Please find all lines in the data that hold the string "content" and copy them.

(Records from a collection)
· · ·

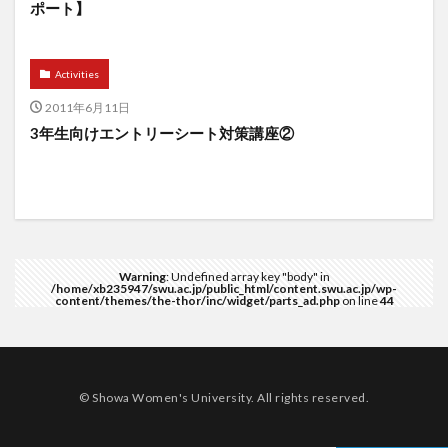
ポート】
Activities
2011年6月11日
3年生向けエントリーシート対策講座②
Warning
: Undefined array key "body" in
/home/xb235947/swu.ac.jp/public_html/content.swu.ac.jp/wp-
content/themes/the-thor/inc/widget/parts_ad.php
on line
44
© Showa Women's University. All rights reserved.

· · ·

Written reply
/home/xb235947/swu.ac.jp/public_html/content.swu.ac.jp/wp-
content/themes/the-thor/inc/widget/parts_ad.php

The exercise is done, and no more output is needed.